Uluslararası politikada, kurumlar veya ülkeler arasındaki diğer etkileşim türlerinde olduğu gibi, aktörlerin karşılıklı etkileşimlerini öngörülebilir yollarla yürütecekleri beklentisi vardır. Bu öngörülebilir yollar hem maddi menfaatlerin nasıl tanımlanacağını hem de menfaat elde etme mücadelesinin gerçekleşeceği kuralların gözetilmesini kapsar. İlişkilerin istikrarlı bir temelde devam etmesini istiyorsanız, bu öngörülebilirlik unsurunu gözetmekte büyük yarar vardır. Kısa vadeli kazançlar için kuralları ihlal ederseniz, uzun vadeli kayıplarla karşılaşırsınız çünkü karşılıklı güven ortadan kalkar. Bu olgu örneğin iş dünyasının ilişkilerinde kolaylıkla gözlenebilir. Bir ülkenin hükümeti özel şirketlerin tabi olduğu kuralları beklenmedik bir şekilde olumsuz yönde değiştirecek olursa, şirketler bu ülkede faaliyette bulunmaktan kaçınacaklardır. Kuralların keyfi olarak değiştirilmesi kısa vadede kazanç sağlayabilir, ancak uzun vadede çok daha büyük kayıplara yol açması olasıdır.

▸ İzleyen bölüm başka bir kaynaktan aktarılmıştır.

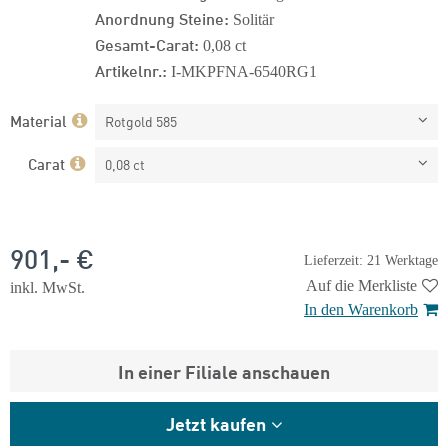
Anordnung Steine:
Solitär
Gesamt-Carat:
0,08 ct
Artikelnr.:
I-MKPFNA-6540RG1
Material
Rotgold 585
Carat
0,08 ct
901,- €
Lieferzeit: 21 Werktage
Auf die Merkliste
inkl. MwSt.
In den Warenkorb
In einer Filiale anschauen
Jetzt kaufen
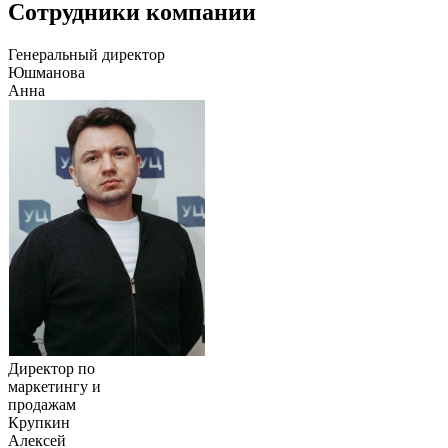
Сотрудники компании
Генеральный директор
Юшманова
Анна
Директор по
маркетингу и
продажам
Крупкин
Алексей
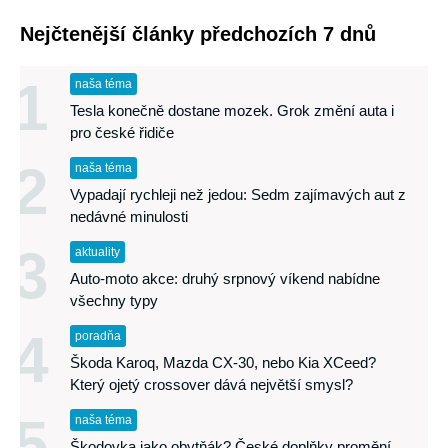
Nejčtenější články předchozích 7 dnů
1
naša téma
Tesla konečně dostane mozek. Grok změní auta i
pro české řidiče
2
naša téma
Vypadají rychleji než jedou: Sedm zajímavých aut z
nedávné minulosti
3
aktuality
Auto-moto akce: druhý srpnový víkend nabídne
všechny typy
4
poradňa
Škoda Karoq, Mazda CX-30, nebo Kia XCeed?
Který ojetý crossover dává největší smysl?
5
naša téma
Škodovka jako obytňák? České doplňky promění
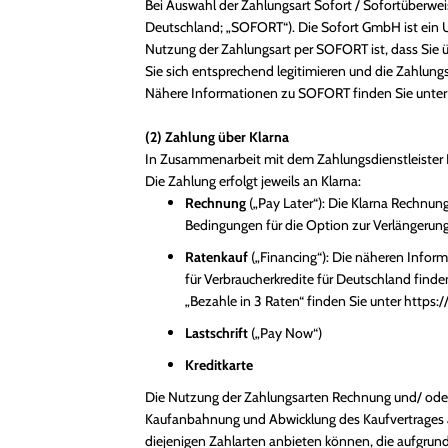
Bei Auswahl der Zahlungsart Sofort / Sofortüberwe
Deutschland; „SOFORT“). Die Sofort GmbH ist ein U
Nutzung der Zahlungsart per SOFORT ist, dass Sie 
Sie sich entsprechend legitimieren und die Zahlun
Nähere Informationen zu SOFORT finden Sie unte
(2) Zahlung über Klarna
In Zusammenarbeit mit dem Zahlungsdienstleister K
Die Zahlung erfolgt jeweils an Klarna:
Rechnung
(„Pay Later“): Die Klarna Rechnu
Bedingungen für die Option zur Verlängerung
Ratenkauf
(„Financing“): Die näheren Info
für Verbraucherkredite für Deutschland finde
„Bezahle in 3 Raten“ finden Sie unter
https:/
Lastschrift
(„Pay Now“)
Kreditkarte
Die Nutzung der Zahlungsarten Rechnung und/ oder R
Kaufanbahnung und Abwicklung des Kaufvertrages an
diejenigen Zahlarten anbieten können, die aufgrund 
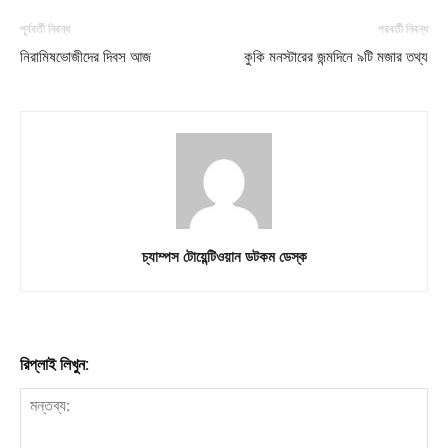
পূর্ববর্তী নিবন্ধ
পরবর্তী নিবন্ধ
নিরামিষভোজীদের দিবস আজ
কুকি মনস্টারের জন্মদিনে ৯টি মজার তথ্য
চ্যাম্পস টোয়েন্টিওয়ান ডটকম ডেস্ক
রিপ্লাই লিখুন:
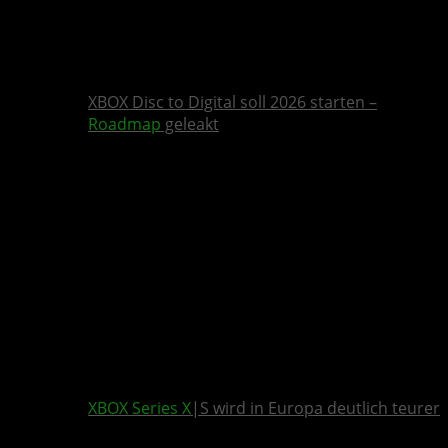
XBOX Disc to Digital soll 2026 starten –
Roadmap
geleakt
XBOX Series X
|S wird in Europa deutlich teurer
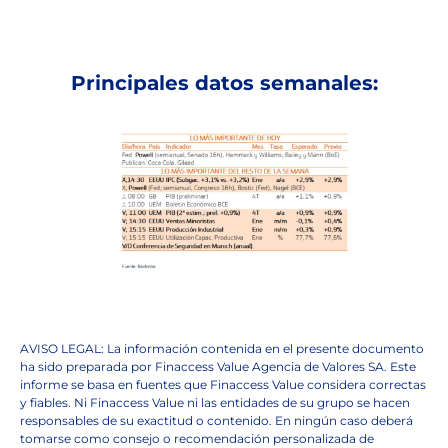
Principales datos semanales:
AVISO LEGAL: La información contenida en el presente documento
ha sido preparada por Finaccess Value Agencia de Valores SA. Este
informe se basa en fuentes que Finaccess Value considera correctas
y fiables. Ni Finaccess Value ni las entidades de su grupo se hacen
responsables de su exactitud o contenido. En ningún caso deberá
tomarse como consejo o recomendación personalizada de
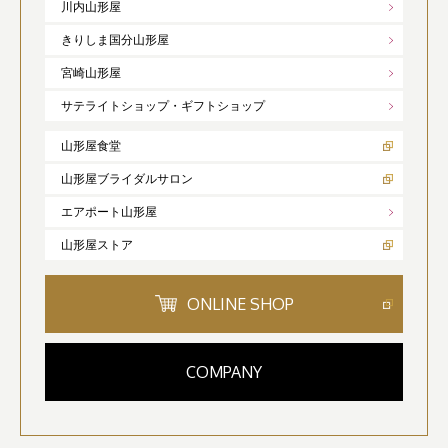
川内山形屋
きりしま国分山形屋
宮崎山形屋
サテライトショップ・ギフトショップ
山形屋食堂
山形屋ブライダルサロン
エアポート山形屋
山形屋ストア
ONLINE SHOP
COMPANY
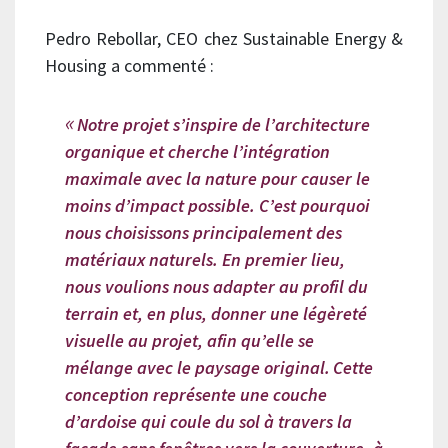
Pedro Rebollar, CEO chez Sustainable Energy &
Housing a commenté :
Notre projet s’inspire de l’architecture
organique et cherche l’intégration
maximale avec la nature pour causer le
moins d’impact possible. C’est pourquoi
nous choisissons principalement des
matériaux naturels. En premier lieu,
nous voulions nous adapter au profil du
terrain et, en plus, donner une légèreté
visuelle au projet, afin qu’elle se
mélange avec le paysage original.
Cette
conception représente une couche
d’ardoise qui coule du sol à travers la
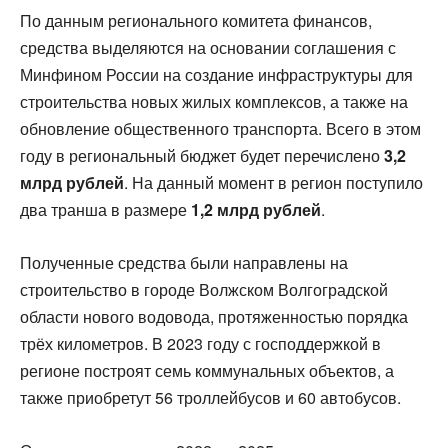
По данным регионального комитета финансов,
средства выделяются на основании соглашения с
Минфином России на создание инфраструктуры для
строительства новых жилых комплексов, а также на
обновление общественного транспорта. Всего в этом
году в региональный бюджет будет перечислено
3,2
млрд рублей
. На данный момент в регион поступило
два транша в размере
1,2 млрд рублей
.
Полученные средства были направлены на
строительство в городе Волжском Волгоградской
области нового водовода, протяженностью порядка
трёх километров. В 2023 году с господдержкой в
регионе построят семь коммунальных объектов, а
также приобретут 56 троллейбусов и 60 автобусов.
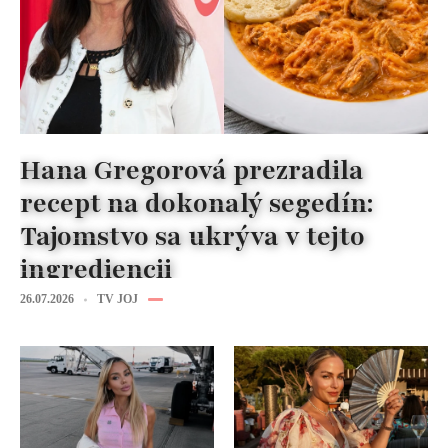
Hana Gregorová prezradila
recept na dokonalý segedín:
Tajomstvo sa ukrýva v tejto
ingrediencii
26.07.2026
TV JOJ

Son birkaç olayda, ABD, ortağı olduğu istikrarlı ve öngörülebilir uluslararası sistemi korumak yerine kısa vadeli kazançları tercih etmiştir. Başkan Trump'ın Kaçıkçı olayındaki davranışı buna verilebilecek örneklerden sadece biri. Başkan Trump, Amerika'nın maddi menfaatlerinin, kurallara dayalı uluslararası düzenin korunmasına yönelik uzun vadeli çıkarlardan daha önce geldiğini belirtmiş ve Suudilerin yaptıklarını tamamen göz ardı edeceğini ifade etmiştir. Fakat ihlalleri görmezden gelirseniz, yaptığınız diğer haydut devletleri benzer davranış kalıplarını benimsemeye teşvik etmektir. Bunun nihayetinde kuralların gözetiminde genel olarak bir zayıflama yaşanacaktır ki, bunun herkese zarar verecek sonuçları olacağı aşikardır.

Trump, yaklaşımının ABD’nin uluslararası arenada “kazanması”ve ABD'de istihdamın korunması için en iyi yol olduğunu savunuyor. Bu gerçekçi bir değerlendirme mi?

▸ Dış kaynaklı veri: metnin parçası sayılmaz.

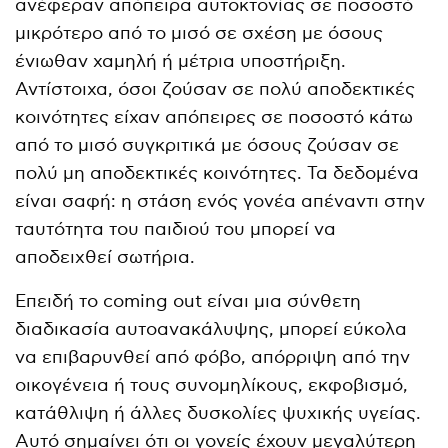
ανέφεραν απόπειρα αυτοκτονίας σε ποσοστό
μικρότερο από το μισό σε σχέση με όσους
ένιωθαν χαμηλή ή μέτρια υποστήριξη.
Αντίστοιχα, όσοι ζούσαν σε πολύ αποδεκτικές
κοινότητες είχαν απόπειρες σε ποσοστό κάτω
από το μισό συγκριτικά με όσους ζούσαν σε
πολύ μη αποδεκτικές κοινότητες. Τα δεδομένα
είναι σαφή: η στάση ενός γονέα απέναντι στην
ταυτότητα του παιδιού του μπορεί να
αποδειχθεί σωτήρια.
Επειδή το coming out είναι μια σύνθετη
διαδικασία αυτοανακάλυψης, μπορεί εύκολα
να επιβαρυνθεί από φόβο, απόρριψη από την
οικογένεια ή τους συνομηλίκους, εκφοβισμό,
κατάθλιψη ή άλλες δυσκολίες ψυχικής υγείας.
Αυτό σημαίνει ότι οι γονείς έχουν μεγαλύτερη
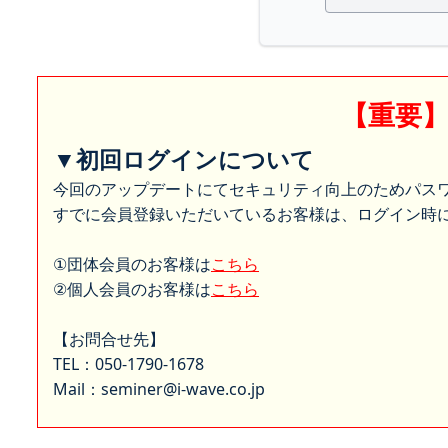
【重要
▼初回ログインについて
今回のアップデートにてセキュリティ向上のためパス
すでに会員登録いただいているお客様は、ログイン時に
①団体会員のお客様は
こちら
②個人会員のお客様は
こちら
【お問合せ先】
TEL：050-1790-1678
Mail：seminer@i-wave.co.jp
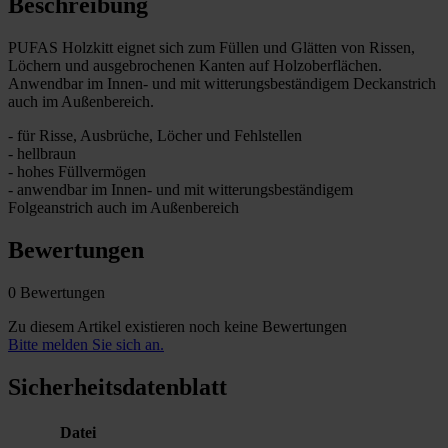
Beschreibung
PUFAS Holzkitt eignet sich zum Füllen und Glätten von Rissen,
Löchern und ausgebrochenen Kanten auf Holzoberflächen.
Anwendbar im Innen- und mit witterungsbeständigem Deckanstrich
auch im Außenbereich.
- für Risse, Ausbrüche, Löcher und Fehlstellen
- hellbraun
- hohes Füllvermögen
- anwendbar im Innen- und mit witterungsbeständigem
Folgeanstrich auch im Außenbereich
Bewertungen
0 Bewertungen
Zu diesem Artikel existieren noch keine Bewertungen
Bitte melden Sie sich an.
Sicherheitsdatenblatt
Datei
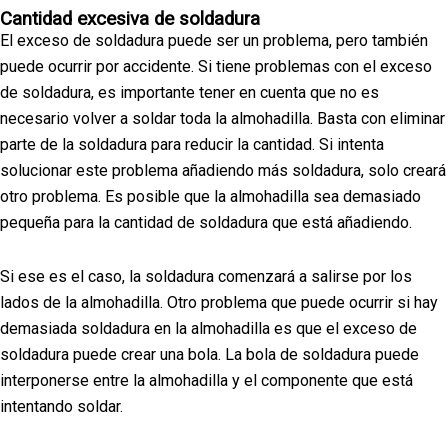
Cantidad excesiva de soldadura
El exceso de soldadura puede ser un problema, pero también
puede ocurrir por accidente. Si tiene problemas con el exceso
de soldadura, es importante tener en cuenta que no es
necesario volver a soldar toda la almohadilla. Basta con eliminar
parte de la soldadura para reducir la cantidad. Si intenta
solucionar este problema añadiendo más soldadura, solo creará
otro problema. Es posible que la almohadilla sea demasiado
pequeña para la cantidad de soldadura que está añadiendo.
Si ese es el caso, la soldadura comenzará a salirse por los
lados de la almohadilla. Otro problema que puede ocurrir si hay
demasiada soldadura en la almohadilla es que el exceso de
soldadura puede crear una bola. La bola de soldadura puede
interponerse entre la almohadilla y el componente que está
intentando soldar.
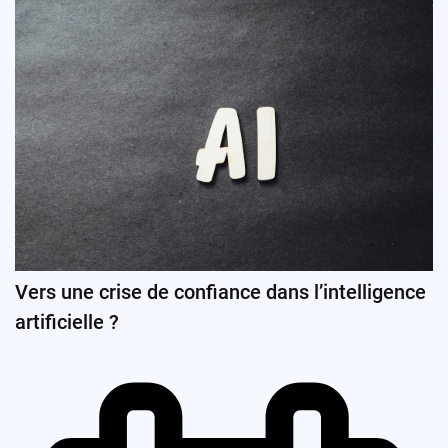
Vers une crise de confiance dans l’intelligence
artificielle ?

Amerika Birleşik Devletler'nin her zaman bu ihlallerden kazanan taraf olacağının garantisi yok. Trumpvari düşüncenin temeli şu; ahlak kurallarına uymak önemli olabilir fakat maddi çıkarlar da o kadar önemlidir ki, Suudilere yaptırım uygulanması binlerce insanı işsiz bırakacak ise, halkın işsiz kalmamasını sağlamak da bir nevi “ahlaki bir yükümlülüktür”. Ancak, yaptırımların uygulanmasının iş kayıplarına yol açıp açmayacağı belli değildir. Örneğin, Suudilerin askeri teçhizat alımında başka seçeneklere sahip olduğu yeterince kesin midir? Başkan Trump, Amerikalılar Suudi Arabistan'a silah satmazsa, Rusya ve Çin'in satış için devreye girebileceğini söylüyor. Fakat Çin ve Rusya ise Irak, İran ve diğer ülkelere silah sağlıyorlar. Dolayısıyla Suudi Arabistan'a silah satmak gibi kısa vadeli bir kazanç için bu pazarlardaki iktisadi ve siyasi çıkarlarından vazgeçeceklerine güvenmek doğru olmaz.

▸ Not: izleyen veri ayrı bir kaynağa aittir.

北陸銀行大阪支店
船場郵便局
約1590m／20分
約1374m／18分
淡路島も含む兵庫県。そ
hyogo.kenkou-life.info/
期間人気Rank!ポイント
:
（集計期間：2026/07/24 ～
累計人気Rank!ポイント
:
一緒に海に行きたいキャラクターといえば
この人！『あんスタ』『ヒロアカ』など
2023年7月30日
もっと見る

Suudilere dönecek olursak, neredeyse tamamı Amerikalılar tarafından sağlanmış bir askeri envantere sahipler. Bütün silah sistemlerini dönüştürmek basit, kısa süreli bir iş değildir. Doğu Avrupa'da bazı ülkelerin ordularında halen Varşova Paktı'ndan miras kalan silahlar kullanıldığını hatırlayacak olursak, silah sistemlerinin sadece birkaç ay içinde değiştirilemeyeceği aşikardır. Örneğin, Türkiye'nin Rusya'nın S-400'lerini satın alma arzusu bile henüz gerçekleşmemiştir, çünkü silahları üretmek, onları kullanacak personeli eğitmek ve yenilerini mevcut silah sistemine entegre etmek zaman almaktadır.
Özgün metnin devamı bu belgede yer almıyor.